-- Data extracts follows --
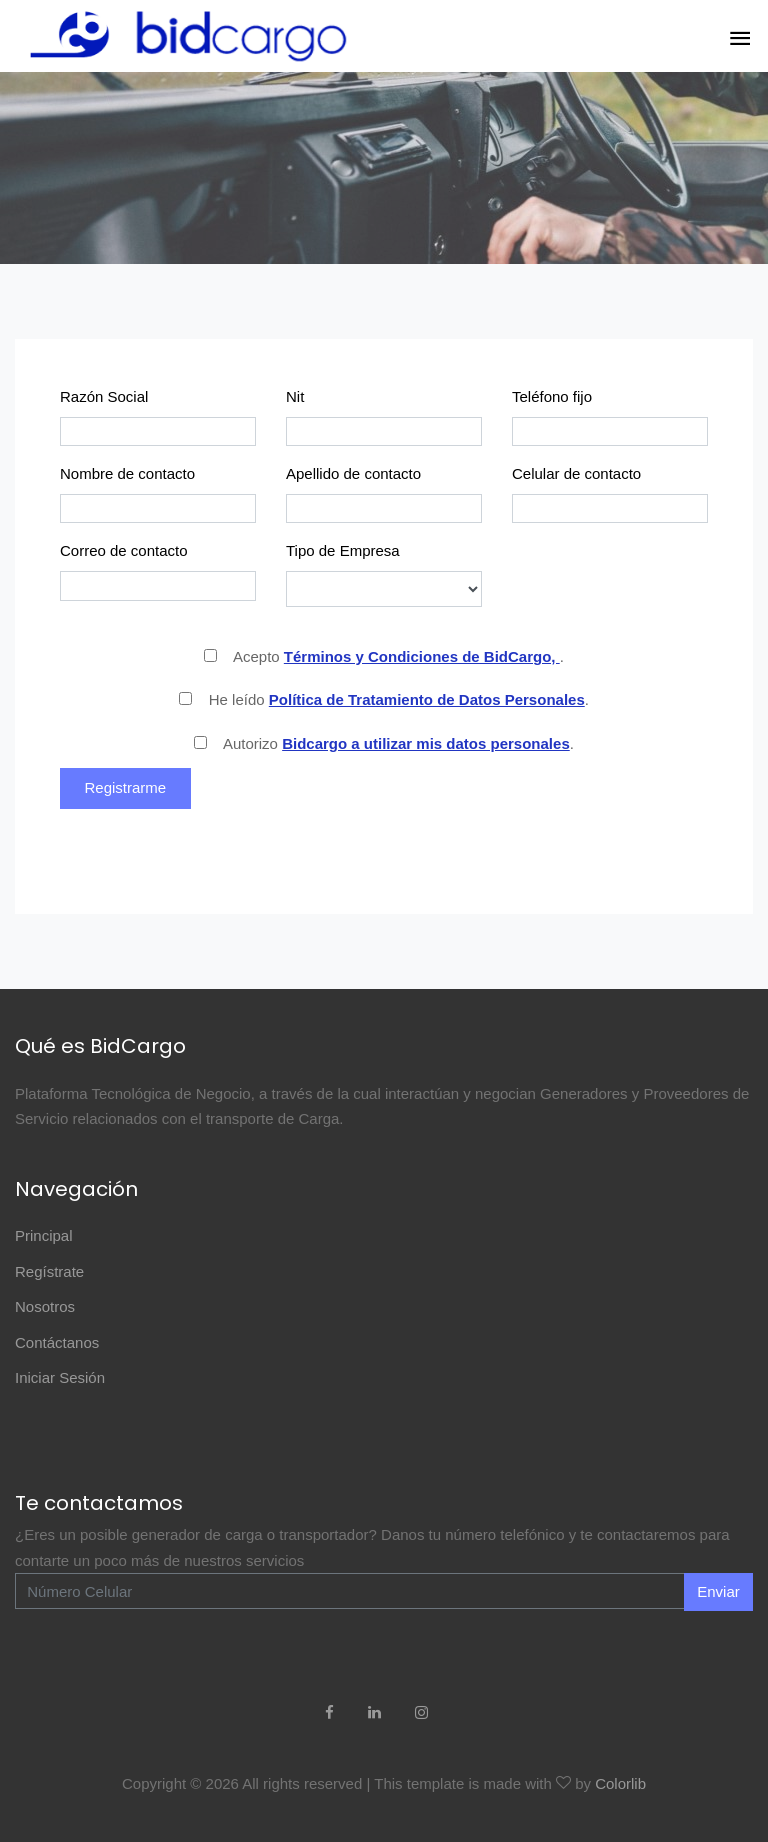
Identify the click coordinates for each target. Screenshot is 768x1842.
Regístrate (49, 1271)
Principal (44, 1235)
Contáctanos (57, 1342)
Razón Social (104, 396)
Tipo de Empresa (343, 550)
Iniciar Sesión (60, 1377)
-- Data extracts concluded --
All of the records above should be written out exactly, with the pictures left out.

Identify the click coordinates for each target. Screenshot is 768x1842.
Regístrate (49, 1271)
Principal (44, 1235)
Contáctanos (57, 1342)
Razón Social (104, 396)
Tipo de Empresa (343, 550)
Iniciar Sesión (60, 1377)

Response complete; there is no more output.